Exercise goal: Every line from the one with "Kuldīgas Galvenā bibliotēka" through the end of the material should be written out character for character. Lines before it are excluded.

Information provided:
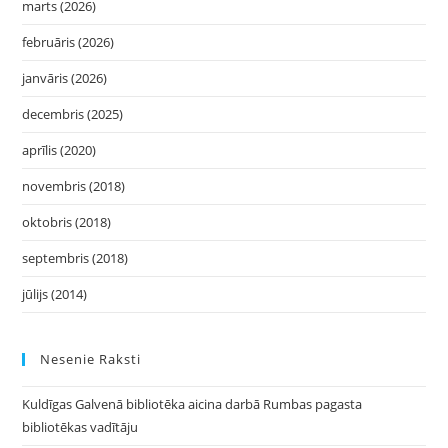
marts (2026)
februāris (2026)
janvāris (2026)
decembris (2025)
aprīlis (2020)
novembris (2018)
oktobris (2018)
septembris (2018)
jūlijs (2014)
Nesenie Raksti
Kuldīgas Galvenā bibliotēka aicina darbā Rumbas pagasta
bibliotēkas vadītāju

Result:
Kuldīgas Galvenā bibliotēka aicina darbā Rumbas pagasta
bibliotēkas vadītāju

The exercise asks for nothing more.